Una variabile di questo possibile futuro sarebbe l’acquisizione dello studio di Totoro da parte di un’altra casa di produzione animata, uno dei nomi più palpabili potrebbe essere Khara, lo studio di Anno Hideaki. Filosoficamente ed artisticamente Anno ed il suo gruppo sarebbero una continuazione ideale e naturale del percorso Ghibli, ricordiamo la partecipazione del creatore di Evangelion come animatore a Nausicaä della Valle del vento, fra le altre cose, senza contare lo speciale rapporto che da decenni lega Anno, Miyazaki e Suzuki. Vedrebbe finalmente la luce, finalmente non per tutti però, il seguito di Nausicaä, l’adattamento cioè del resto del manga (il lungometraggio ne mette in immagini solo una parte), una delle vette raggiunte da Miyazaki durante la sua lunghissima carriera. Ma Anno non è certo più giovanissimo, classe 1960, e quindi il passaggio o connubio Khara rappresenterebbe solo una momentanea continuazione del “vecchio” Ghibli e forse un bel modo di chiudere il cerchio e un’epoca.

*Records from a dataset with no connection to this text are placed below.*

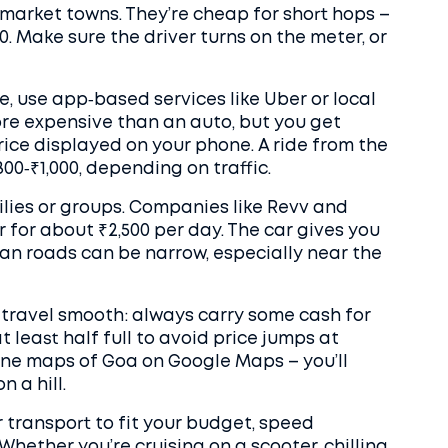
market towns. They’re cheap for short hops –
30. Make sure the driver turns on the meter, or
e, use app‑based services like Uber or local
re expensive than an auto, but you get
rice displayed on your phone. A ride from the
00‑₹1,000, depending on traffic.
ilies or groups. Companies like Revv and
 for about ₹2,500 per day. The car gives you
an roads can be narrow, especially near the
r travel smooth: always carry some cash for
t least half full to avoid price jumps at
ne maps of Goa on Google Maps – you’ll
 a hill.
r transport to fit your budget, speed
hether you’re cruising on a scooter, chilling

Fin qui si è scritto dei futuri più o meno positivi, almeno per chi scrive. Quello che invece ha più senso dal punto di vista dell’industria dell’intrattenimento, ma farebbe accapponare la pelle ai più, è un percorso di stile più hollywoodiano. Lo studio Ghibli verrebbe acquistato da un’altra casa di produzione, ma potrebbe essere la stessa Nippon TV, e, passato un certo tempo, si comincerebbero a realizzare sequel, prequel, remake e spin-off di lavori legati allo studio. Considerando poi come la situazione presente stia subendo una forte accelerazione verso l’uso (e l’abuso) dell’intelligenza artificiale, non è fuori luogo immaginare che possa essere una delle grandi Big Tech ad acquistare lo studio ed i diritti di tutta la sua produzione, magari non nell’immediato futuro. Si può immaginare, pensiamolo qui come una sorta di esorcismo pregando che non avvenga, al catalogo Ghibli in mano ad una di queste compagnie che fra qualche decennio attraverso l’uso massiccio di AI comincerebbe a realizzare lavori ispirati al “mondo Ghibli”. Speriamo solo che quest’ultimo futuro possibile rimanga tale, nel mondo dell’immaginazione, e che quindi non si realizzi mai.